Veelgestelde vragen over: Stortplaatsen in Vlaanderen

Wat is een stortplaats?

Een stortplaats aanvaardt afvalstoffen die niet kunnen worden gerecycleerd of verbrand. Ze garandeert dat deze afvalstoffen op een veilige manier kunnen worden geborgen en geen gevaar voor mens en omgeving vormen.

In Vlaanderen maakt men onderscheid tussen drie types stortplaatsen:

  • Categorie 1: deze stortplaatsen aanvaarden gevaarlijk afval.
  • Categorie 2: deze stortplaatsen aanvaarden niet-gevaarlijk afval.
  • Categorie 3: deze stortplaatsen aanvaarden inerte afvalstoffen (bv. vervuild puin).

De indeling van een afvalstof als gevaarlijk of niet gevaarlijk is vastgelegd in de EURAL-lijst volgens de Europese richtlijn en beschikking ter zake.

Hiernaast bestaan er ook nog bedrijfsspecifieke stortplaatsen. Deze zijn veelal aanwezig op het terrein van het bedrijf zelf en worden doorgaans gebruikt om een specifieke afvalstroom te storten die afkomstig is uit het productieproces van dit bedrijf. Deze stortplaatsen bevatten met andere woorden één type afval (monostroom).

Gelden er specifieke regels voor stortplaatsen?

Een stortplaats kan in Vlaanderen maar actief worden gebruikt, als ze hiervoor de nodige vergunning heeft.

Om die vergunning te bemachtigen, dienen Vlaamse stortplaatsen te voldoen aan de voorwaarden die zijn opgelegd in de Vlaamse regelgeving VLAREM II (artikel 5.2.4).
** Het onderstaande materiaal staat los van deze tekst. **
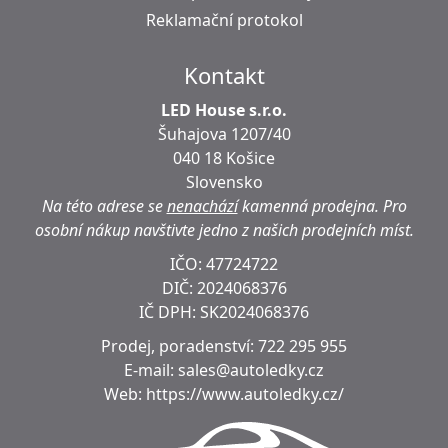
Reklamační protokol
Kontakt
LED House s.r.o.
Šuhajova 1207/40
040 18 Košice
Slovensko
Na této adrese se
nenachází
kamenná prodejna.
Pro
osobní nákup navštivte jedno z našich prodejních míst.
IČO: 47724722
DIČ:
2024068376
IČ DPH:
SK2024068376
Prodej, poradenství:
722 295 955
E-mail:
sales@autoledky.cz
Web:
https://www.autoledky.cz/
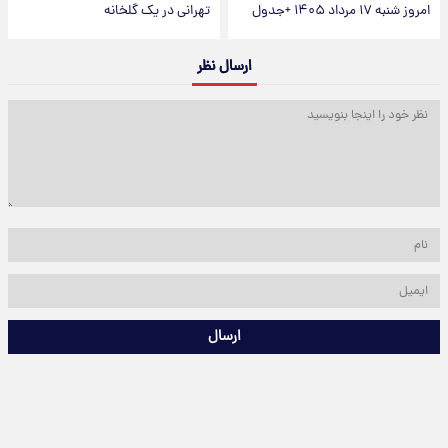
امروز شنبه ۱۷ مرداد ۱۴۰۵ +جدول
تهرانی در یک گلخانه
ارسال نظر
ارسال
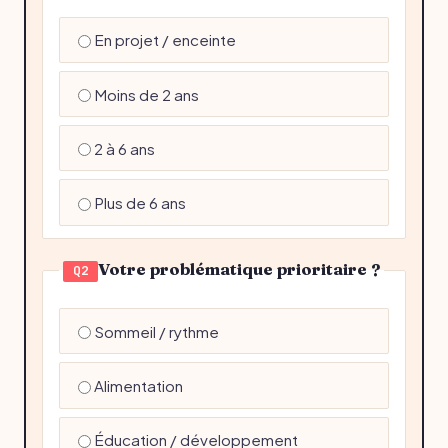
En projet / enceinte
Moins de 2 ans
2 à 6 ans
Plus de 6 ans
Votre problématique prioritaire ?
Q2
Sommeil / rythme
Alimentation
Éducation / développement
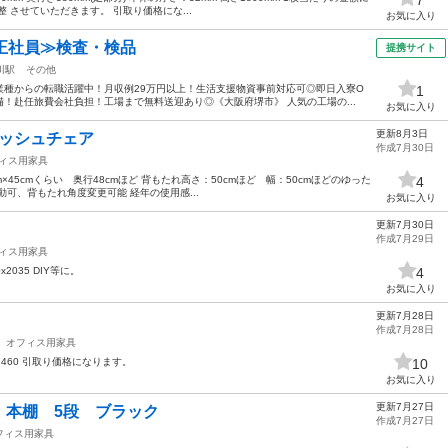
 させていただきます。 引取り価格にな...
お気に入り
正社員≫検査・検品
提携サイト
川駅
その他
業種からの転職活躍中！月収例29万円以上！生活支援物資事前対応可◎即日入寮O
1
備！赴任旅費会社負担！工場まで無料送迎あり◎《大阪府堺市》 人気の工場の...
お気に入り
更新8月3日
メッシュチェア
作成7月30日
ィス用家具
×45cmくらい 奥行48cmほど 背もたれ高さ：50cmほど 幅：50cmほどのゆった
4
可、背もたれ角度変更可能 経年の使用感...
お気に入り
更新7月30日
作成7月29日
ィス用家具
x2035 DIY等に。
4
お気に入り
更新7月28日
作成7月28日
オフィス用家具
き：460 引取り価格になります。
10
お気に入り
更新7月27日
 本棚 5段 ブラック
作成7月27日
フィス用家具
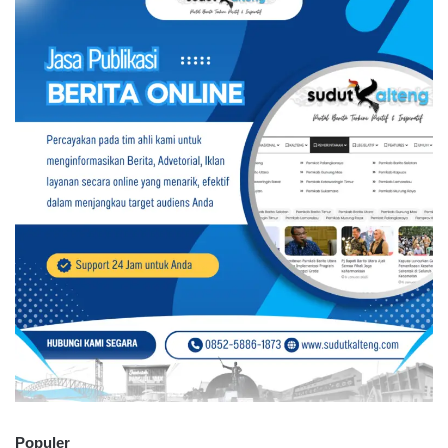
Populer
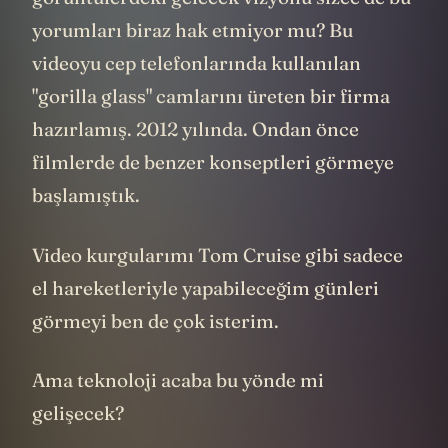
yorumları biraz hak etmiyor mu? Bu
videoyu cep telefonlarında kullanılan
"gorilla glass" camlarını üreten bir firma
hazırlamış. 2012 yılında. Ondan önce
filmlerde de benzer konseptleri görmeye
başlamıştık.
Video kurgularımı Tom Cruise gibi sadece
el hareketleriyle yapabileceğim günleri
görmeyi ben de çok isterim.
Ama teknoloji acaba bu yönde mi
gelişecek?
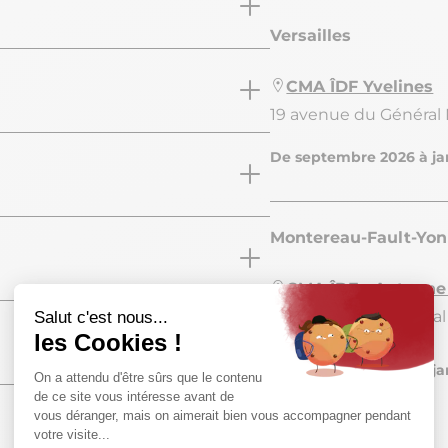
Versailles
CMA ÎDF Yvelines
19 avenue du Général 
De septembre 2026 à ja
Montereau-Fault-Yo
CMA ÎDF - Antenne
5 avenue du Maréchal
De septembre 2026 à ja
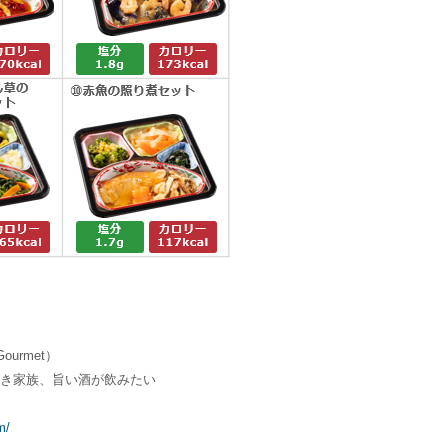
ourmet）
き家族、旨い酒が飲みたい
m/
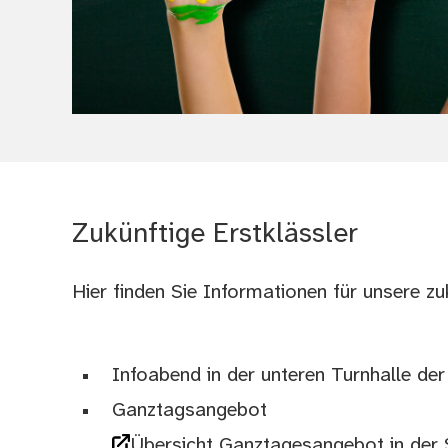
(Bild vergrößern)
Zukünftige Erstklässler
Hier finden Sie Informationen für unsere zuk
Infoabend in der unteren Turnhalle der
Ganztagsangebot
Übersicht Ganztagesangebot in der 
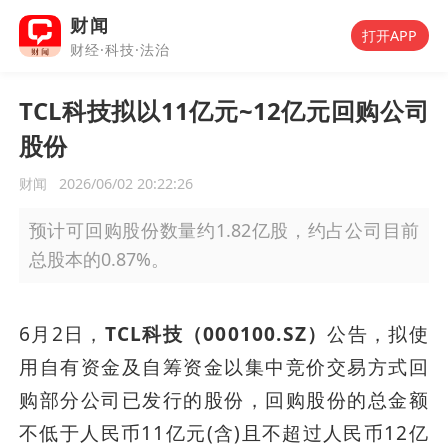
财闻
打开APP
财经·科技·法治
TCL科技拟以11亿元~12亿元回购公司
股份
财闻
2026/06/02 20:22:26
预计可回购股份数量约1.82亿股，约占公司目前
总股本的0.87%。
6月2日，
TCL科技（000100.SZ）
公告，拟使
用自有资金及自筹资金以集中竞价交易方式回
购部分公司已发行的股份，回购股份的总金额
不低于人民币11亿元(含)且不超过人民币12亿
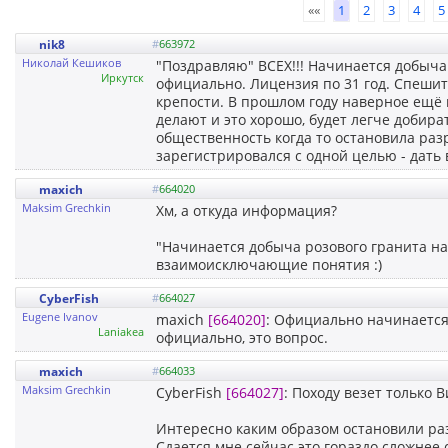
««
1
2
3
4
5
nik8
#
663972
Николай Кешиков
"Поздравляю" ВСЕХ!!! Начинается добыча
Иркутск
официально. Лицензия по 31 год. Спешит
крепости. В прошлом году наверное ещё м
делают и это хорошо, будет легче добира
общественность когда то остановила разра
зарегистрировался с одной целью - дать
maxich
#
664020
Maksim Grechkin
Хм, а откуда информация?
"Начинается добыча розового гранита на
взаимоисключающие понятия :)
CyberFish
#
664027
Eugene Ivanov
maxich
[664020]
: Официально начинается
Laniakea
официально, это вопрос.
maxich
#
664033
Maksim Grechkin
CyberFish
[664027]
: Походу везет только 
Интересно каким образом остановили ра
Сдается мне сейчас это гораздо сложнее 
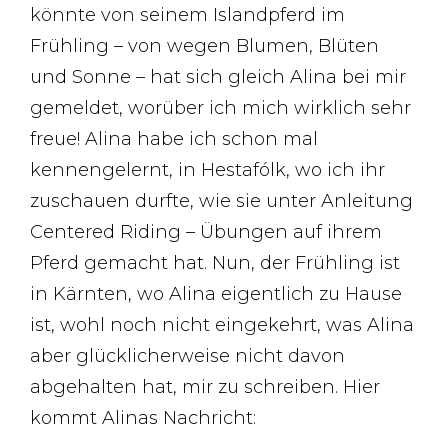
könnte von seinem Islandpferd im
Frühling – von wegen Blumen, Blüten
und Sonne – hat sich gleich Alina bei mir
gemeldet, worüber ich mich wirklich sehr
freue! Alina habe ich schon mal
kennengelernt, in Hestafólk, wo ich ihr
zuschauen durfte, wie sie unter Anleitung
Centered Riding – Übungen auf ihrem
Pferd gemacht hat. Nun, der Frühling ist
in Kärnten, wo Alina eigentlich zu Hause
ist, wohl noch nicht eingekehrt, was Alina
aber glücklicherweise nicht davon
abgehalten hat, mir zu schreiben. Hier
kommt Alinas Nachricht:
VLAREM II legt een breed pakket aan maatregelen op, gaande van de aanvaarding van afvalstoffen tot de inrichting, uitbating en afwerking van de stortplaats en de bijbehorende nazorg eens de stortplaats niet langer in exploitatie is. Er is dus te allen tijde een heel duidelijk kader waaraan de stortplaats dient te voldoen. Enerzijds neemt de stortplaats zelf de nodige acties om te bepalen of de stortplaats conform dit kader werkt, anderzijds zijn er verplichte rapporteringen en is er een strikte opvolging door de door de overheid erkende stortplaatsdeskundige en verschillende administraties van de Vlaamse overheid.
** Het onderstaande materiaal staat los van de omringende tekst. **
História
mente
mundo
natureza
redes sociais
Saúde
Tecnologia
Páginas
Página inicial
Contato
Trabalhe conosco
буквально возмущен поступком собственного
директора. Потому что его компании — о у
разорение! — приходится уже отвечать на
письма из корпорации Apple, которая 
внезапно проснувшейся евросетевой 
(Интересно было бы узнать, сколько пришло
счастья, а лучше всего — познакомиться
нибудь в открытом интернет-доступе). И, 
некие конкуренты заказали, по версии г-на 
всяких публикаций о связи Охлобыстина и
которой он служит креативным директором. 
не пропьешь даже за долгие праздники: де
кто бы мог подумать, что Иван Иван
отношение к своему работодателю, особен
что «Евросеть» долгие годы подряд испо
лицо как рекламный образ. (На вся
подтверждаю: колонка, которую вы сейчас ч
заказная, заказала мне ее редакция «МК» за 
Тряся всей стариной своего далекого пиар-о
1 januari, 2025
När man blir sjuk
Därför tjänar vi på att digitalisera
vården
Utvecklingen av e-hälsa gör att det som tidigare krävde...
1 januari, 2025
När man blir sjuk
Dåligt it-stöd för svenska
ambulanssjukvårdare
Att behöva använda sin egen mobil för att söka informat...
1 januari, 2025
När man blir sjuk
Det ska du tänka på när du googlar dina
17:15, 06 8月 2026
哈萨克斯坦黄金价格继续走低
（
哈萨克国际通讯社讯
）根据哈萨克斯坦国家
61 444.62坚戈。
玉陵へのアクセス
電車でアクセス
Welke maatregelen nemen stortplaatsen om de veiligheid van mens en milieu te waarborgen?

Vóór de aanlevering van een afvalstof gebeurt er eerst een uitgebreide basiskarakterisering van de afvalstof om na te gaan of de stortplaats de afvalstroom al dan niet kan aanvaarden. Enkel afvalstoffen die op geen enkel andere hoogwaardige wijze kunnen worden verwerkt, mogen worden gestort.
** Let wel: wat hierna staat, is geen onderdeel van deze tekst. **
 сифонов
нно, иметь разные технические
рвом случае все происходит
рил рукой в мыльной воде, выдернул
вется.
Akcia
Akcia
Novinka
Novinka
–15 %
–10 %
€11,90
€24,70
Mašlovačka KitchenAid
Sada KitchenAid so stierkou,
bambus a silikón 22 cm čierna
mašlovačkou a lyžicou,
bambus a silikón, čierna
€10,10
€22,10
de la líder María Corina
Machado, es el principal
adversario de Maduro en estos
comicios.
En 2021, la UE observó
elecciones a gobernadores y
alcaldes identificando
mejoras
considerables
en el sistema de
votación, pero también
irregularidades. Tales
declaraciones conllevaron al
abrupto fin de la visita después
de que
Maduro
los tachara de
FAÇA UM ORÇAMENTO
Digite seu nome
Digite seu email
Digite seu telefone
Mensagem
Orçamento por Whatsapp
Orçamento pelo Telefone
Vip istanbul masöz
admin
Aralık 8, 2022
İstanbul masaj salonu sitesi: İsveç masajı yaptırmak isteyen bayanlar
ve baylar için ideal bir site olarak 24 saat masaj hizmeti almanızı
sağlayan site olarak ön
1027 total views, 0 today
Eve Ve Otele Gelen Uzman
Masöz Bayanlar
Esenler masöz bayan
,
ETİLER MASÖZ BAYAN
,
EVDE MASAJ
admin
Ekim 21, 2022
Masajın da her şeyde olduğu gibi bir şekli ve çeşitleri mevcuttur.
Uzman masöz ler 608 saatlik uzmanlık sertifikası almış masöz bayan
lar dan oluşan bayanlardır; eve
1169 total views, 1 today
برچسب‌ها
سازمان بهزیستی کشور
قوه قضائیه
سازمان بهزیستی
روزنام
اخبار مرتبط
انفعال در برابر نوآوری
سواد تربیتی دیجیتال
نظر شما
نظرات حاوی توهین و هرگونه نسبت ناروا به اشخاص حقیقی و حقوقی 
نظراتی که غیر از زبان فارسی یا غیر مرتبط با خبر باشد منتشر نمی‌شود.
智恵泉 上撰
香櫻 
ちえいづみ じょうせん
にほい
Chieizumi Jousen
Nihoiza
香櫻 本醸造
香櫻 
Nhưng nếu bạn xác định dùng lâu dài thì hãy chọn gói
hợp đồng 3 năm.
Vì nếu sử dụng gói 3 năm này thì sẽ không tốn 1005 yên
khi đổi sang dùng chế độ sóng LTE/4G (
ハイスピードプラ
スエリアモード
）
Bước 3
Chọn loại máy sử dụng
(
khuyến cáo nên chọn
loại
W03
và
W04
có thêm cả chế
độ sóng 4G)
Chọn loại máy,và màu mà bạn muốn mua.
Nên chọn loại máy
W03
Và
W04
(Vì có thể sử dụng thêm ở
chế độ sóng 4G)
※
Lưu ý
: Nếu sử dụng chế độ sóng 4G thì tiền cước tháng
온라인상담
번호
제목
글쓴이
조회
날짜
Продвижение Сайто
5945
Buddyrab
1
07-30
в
De uitbater van de stortplaats controleert iedere vracht die wordt aangeleverd. Via een met de overheid overeengekomen aanvaardingsprocedure wordt nagegaan of de afvalstoffen wel of niet mogen worden gestort en of ze correct worden aangeleverd (bv. correcte verpakking bij asbest).

Iedere stortplaats van categorie 1 of 2 is speciaal ingericht zodat er geen emissies van polluenten naar het omringende leefmilieu kunnen plaatsvinden. Zo is de gehele stortplaats ingekapseld met een afsluitlaag bestaande uit  klei en een HDPE-folie, alsook een drainagesysteem dat uitlogend afvalwater opvangt en naar een waterzuiveringsinstallatie leidt.

Daarnaast heeft elke stortplaats een elektronisch lekdetectiesysteem dat de goede werking van de afsluitlaag garandeert. Dit lekdetectiesysteem wordt regelmatig gecontroleerd door een externe deskundige.

Indien de stortplaats organisch afbreekbaar materiaal bevat, is deze ook voorzien van een gasdrainagesysteem dat polluenten zoals methaan opvangt en zo voorkomt dat deze naar het milieu worden uitgestoten.

Bij gevaarlijke afvalstoffen zoals asbest zijn er bijkomende verplichtingen. De stortplaats zet deze verplichtingen om in een specifieke veiligheidsprocedure voor het bergen van asbestafval.

Voor elke aangeleverde vracht (gevaarlijk of niet-gevaarlijk afval) is er een volledige traceerbaarheid vanaf de weegbrug tot en met de eindlocatie van het afval.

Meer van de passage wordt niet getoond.